Personalausweis
Im Laufe meines langen Lebens bat mich die Polizei nur selten, einen Personal­ausweis vorzu­zeigen. Den hatte ich obrig­keitstreu auch immer dabei und nicht von der Aida während einer Kreuz­fahrt ins Mittel­meer geworfen oder unter der Matratze versteckt. In meinen jungen Jahren waren es die Kontrollen des Schweine­systems. Nur weil ich lange Haare trug und Volvo fuhr, wurde ich ange­halten. Das war hair and car profiling und wurde damals wegen mangelnder Englisch­kenntnisse auch Raster­fahndung genannt.

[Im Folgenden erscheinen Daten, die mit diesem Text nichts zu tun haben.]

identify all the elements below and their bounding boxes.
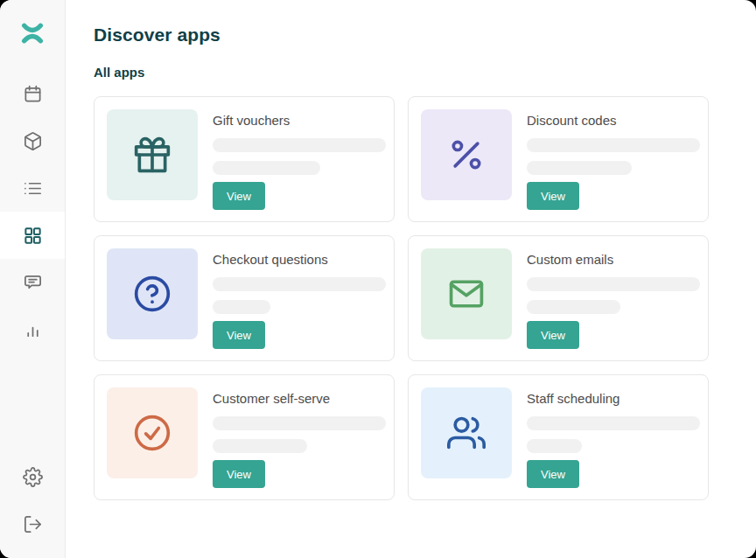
skeleton-line (527, 161, 632, 175)
skeleton-line (213, 300, 270, 314)
sidebar-spacer (0, 353, 65, 453)
card-body: Discount codes View (527, 109, 700, 210)
package-icon (23, 131, 43, 151)
gear-icon (23, 467, 43, 487)
view-button[interactable]: View (213, 460, 265, 488)
users-icon (447, 414, 486, 452)
skeleton-line (527, 138, 700, 152)
sidebar-item-services[interactable] (0, 164, 65, 212)
app-card: Discount codes View (408, 96, 709, 222)
sidebar-item-apps[interactable] (0, 212, 65, 259)
sidebar-item-settings[interactable] (0, 453, 65, 500)
skeleton-line (527, 439, 582, 453)
sidebar-item-products[interactable] (0, 117, 65, 164)
brand-logo-icon (19, 21, 46, 49)
skeleton-line (527, 416, 700, 430)
app-tile (421, 248, 512, 339)
app-tile (107, 248, 198, 339)
app-card: Custom emails View (408, 235, 709, 361)
view-button[interactable]: View (213, 182, 265, 210)
skeleton-line (213, 161, 320, 175)
card-body: Staff scheduling View (527, 387, 700, 488)
apps-grid: Gift vouchers View (94, 96, 756, 500)
app-card-title: Custom emails (527, 251, 613, 268)
app-tile (421, 387, 512, 478)
app-card-title: Checkout questions (213, 251, 328, 268)
message-icon (23, 273, 43, 293)
card-body: Gift vouchers View (213, 109, 386, 210)
sidebar (0, 0, 66, 558)
gift-icon (133, 136, 172, 174)
card-body: Custom emails View (527, 248, 700, 349)
main-content: Discover apps All apps (66, 0, 756, 500)
app-card: Gift vouchers View (94, 96, 395, 222)
skeleton-line (213, 439, 307, 453)
app-tile (421, 109, 512, 200)
brand-logo[interactable] (0, 0, 65, 70)
view-button[interactable]: View (527, 182, 579, 210)
mail-icon (447, 275, 486, 313)
apps-grid-icon (23, 226, 43, 246)
section-label-all-apps: All apps (94, 65, 756, 80)
skeleton-line (527, 300, 620, 314)
sidebar-item-reports[interactable] (0, 306, 65, 353)
app-card: Customer self-serve View (94, 374, 395, 500)
sidebar-item-messages[interactable] (0, 259, 65, 306)
app-card-title: Discount codes (527, 112, 617, 129)
view-button[interactable]: View (527, 460, 579, 488)
card-body: Customer self-serve View (213, 387, 386, 488)
sidebar-item-logout[interactable] (0, 500, 65, 548)
question-icon (133, 275, 172, 313)
percent-icon (447, 136, 486, 174)
skeleton-line (213, 138, 386, 152)
app-card: Staff scheduling View (408, 374, 709, 500)
skeleton-line (213, 416, 386, 430)
calendar-icon (23, 84, 43, 104)
bar-chart-icon (23, 320, 43, 340)
app-tile (107, 109, 198, 200)
list-icon (23, 178, 43, 199)
logout-icon (23, 514, 43, 534)
sidebar-item-calendar[interactable] (0, 70, 65, 117)
card-body: Checkout questions View (213, 248, 386, 349)
app-card-title: Staff scheduling (527, 390, 620, 407)
check-circle-icon (133, 414, 172, 452)
skeleton-line (527, 277, 700, 291)
app-card-title: Customer self-serve (213, 390, 330, 407)
app-card-title: Gift vouchers (213, 112, 290, 129)
page-title: Discover apps (94, 24, 756, 45)
skeleton-line (213, 277, 386, 291)
app-window: Discover apps All apps (0, 0, 756, 558)
app-tile (107, 387, 198, 478)
app-card: Checkout questions View (94, 235, 395, 361)
view-button[interactable]: View (213, 321, 265, 349)
view-button[interactable]: View (527, 321, 579, 349)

Später war ich einmal Zeuge eines Verkehrs­unfalles und konnte natürlich meinen Personal­ausweis vorzeigen, obgleich es eine Kranken­kassen­karte wohl auch getan hätte. Den Ausweis sehen wollen weniger Polizisten, mehr Bankange­stellte und People of Color, die Post­schalter frei­schaffend verwesen. Zwar habe ich für eine sichere Authenti­fizierung und die ausge­bliebenen Segnungen der Digitali­sierung meinen Finger­abdruck speichern lassen, doch wegen Nutz­losigkeit das Paßwort vergessen.

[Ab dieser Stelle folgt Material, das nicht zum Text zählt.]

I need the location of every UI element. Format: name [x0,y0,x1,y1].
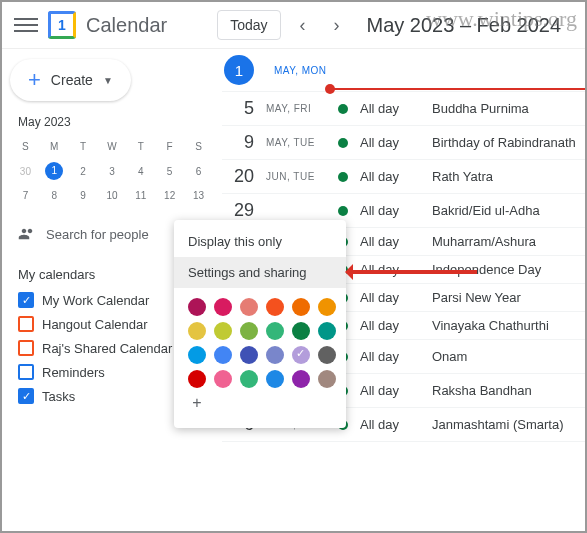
menu-icon[interactable] [14,13,38,37]
color-swatch[interactable] [240,298,258,316]
mini-day[interactable]: 3 [99,158,126,184]
weekday-label: S [185,137,212,156]
day-label: MAY, MON [274,65,327,76]
color-swatch[interactable] [292,370,310,388]
color-swatch[interactable] [292,298,310,316]
day-label: JUN, TUE [266,171,326,182]
color-swatch[interactable] [240,370,258,388]
checkbox-icon[interactable] [18,316,34,332]
color-swatch[interactable] [188,346,206,364]
allday-label: All day [360,417,420,432]
color-swatch[interactable] [214,346,232,364]
day-number: 9 [226,132,254,153]
mini-day[interactable]: 10 [99,186,126,205]
checkbox-icon[interactable]: ✓ [18,292,34,308]
mini-day[interactable]: 8 [41,186,68,205]
calendar-label: Raj's Shared Calendar [42,341,172,356]
color-swatch[interactable] [266,370,284,388]
event-title: Onam [432,349,467,364]
calendar-label: Tasks [42,389,75,404]
create-label: Create [51,72,93,88]
people-icon [18,225,36,243]
create-button[interactable]: + Create ▼ [10,59,131,101]
mini-day[interactable]: 9 [70,186,97,205]
calendar-context-menu: Display this only Settings and sharing + [174,220,346,428]
checkbox-icon[interactable] [18,364,34,380]
color-swatch[interactable] [214,322,232,340]
weekday-label: W [99,137,126,156]
watermark-text: www.wintips.org [426,6,577,32]
annotation-arrow [347,270,477,274]
color-swatches: + [174,288,346,422]
color-swatch[interactable] [240,346,258,364]
allday-label: All day [360,349,420,364]
color-swatch[interactable] [188,370,206,388]
mini-day[interactable]: 5 [156,158,183,184]
event-dot-icon [338,172,348,182]
app-title: Calendar [86,14,167,37]
day-number: 20 [226,166,254,187]
color-swatch[interactable] [318,346,336,364]
color-swatch[interactable] [188,298,206,316]
mini-day[interactable]: 30 [12,158,39,184]
next-icon[interactable]: › [325,13,349,37]
prev-icon[interactable]: ‹ [291,13,315,37]
mini-day[interactable]: 4 [127,158,154,184]
color-swatch[interactable] [266,322,284,340]
allday-label: All day [360,203,420,218]
search-people-label: Search for people [46,227,149,242]
event-title: Birthday of Rabindranath [432,135,576,150]
color-swatch[interactable] [318,370,336,388]
color-swatch[interactable] [318,298,336,316]
day-number: 29 [226,200,254,221]
event-title: Buddha Purnima [432,101,529,116]
add-color-icon[interactable]: + [188,394,206,412]
allday-label: All day [360,135,420,150]
color-swatch[interactable] [188,322,206,340]
weekday-label: M [41,137,68,156]
event-title: Janmashtami (Smarta) [432,417,563,432]
checkbox-icon[interactable] [18,340,34,356]
day-label: MAY, TUE [266,137,326,148]
event-title: Bakrid/Eid ul-Adha [432,203,540,218]
today-button[interactable]: Today [217,10,280,40]
color-swatch[interactable] [240,322,258,340]
allday-label: All day [360,290,420,305]
color-swatch[interactable] [292,322,310,340]
event-row[interactable]: 1MAY, MON [222,49,585,92]
day-number: 5 [226,98,254,119]
current-day-badge: 1 [224,55,254,85]
weekday-label: S [12,137,39,156]
event-row[interactable]: 9MAY, TUEAll dayBirthday of Rabindranath [222,126,585,160]
event-row[interactable]: 20JUN, TUEAll dayRath Yatra [222,160,585,194]
mini-day[interactable]: 11 [127,186,154,205]
calendar-label: Reminders [42,365,105,380]
allday-label: All day [360,318,420,333]
mini-day[interactable]: 6 [185,158,212,184]
mini-day[interactable]: 13 [185,186,212,205]
mini-day[interactable]: 7 [12,186,39,205]
event-title: Parsi New Year [432,290,521,305]
menu-display-only[interactable]: Display this only [174,226,346,257]
color-swatch[interactable] [292,346,310,364]
mini-day[interactable]: 2 [70,158,97,184]
event-title: Vinayaka Chathurthi [432,318,549,333]
mini-month: May 2023 [18,115,214,129]
event-title: Rath Yatra [432,169,493,184]
day-label: MAY, FRI [266,103,326,114]
event-row[interactable]: 5MAY, FRIAll dayBuddha Purnima [222,92,585,126]
weekday-label: T [70,137,97,156]
mini-day[interactable]: 12 [156,186,183,205]
checkbox-icon[interactable]: ✓ [18,388,34,404]
calendar-label: My Work Calendar [42,293,149,308]
color-swatch[interactable] [214,298,232,316]
mini-day[interactable]: 1 [41,158,68,184]
color-swatch[interactable] [318,322,336,340]
menu-settings-sharing[interactable]: Settings and sharing [174,257,346,288]
color-swatch[interactable] [214,370,232,388]
plus-icon: + [28,69,41,91]
color-swatch[interactable] [266,298,284,316]
allday-label: All day [360,169,420,184]
mini-calendar[interactable]: SMTWTFS 3012345678910111213 [10,135,214,207]
color-swatch[interactable] [266,346,284,364]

Sollte ich einmal versehent­lich schwarz fahren, dann zeige ich meinen Ausweis vor und reiche für 7 Euro meine Fahr­karte nach. Besitze ich keine, bedankt sich der Kontrolleur ohne jede Über­prüfung für die über­reichten 60 Euro. Wenn man aber nicht bereit ist, irgend­etwas nachzu­weisen oder zu zahlen und sich dem Hausrecht wider­setzt, dann kann man schon einmal mit Gewalt auf den Bahn­steig verbracht werden. Früher ist man gerne wegge­laufen und hat sich späte­stens vor der Haustür freundlich von den Kontrol­leuren verab­schiedet.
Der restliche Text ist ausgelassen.